Give back the line below containing "Wassersport" and every later line, exactly.
════════
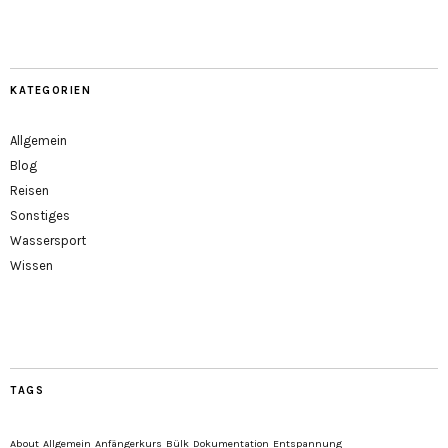
KATEGORIEN
Allgemein
Blog
Reisen
Sonstiges
Wassersport
Wissen
TAGS
About
Allgemein
Anfängerkurs
Bülk
Dokumentation
Entspannung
════════
Answer section.
Wassersport
Wissen
TAGS
About
Allgemein
Anfängerkurs
Bülk
Dokumentation
Entspannung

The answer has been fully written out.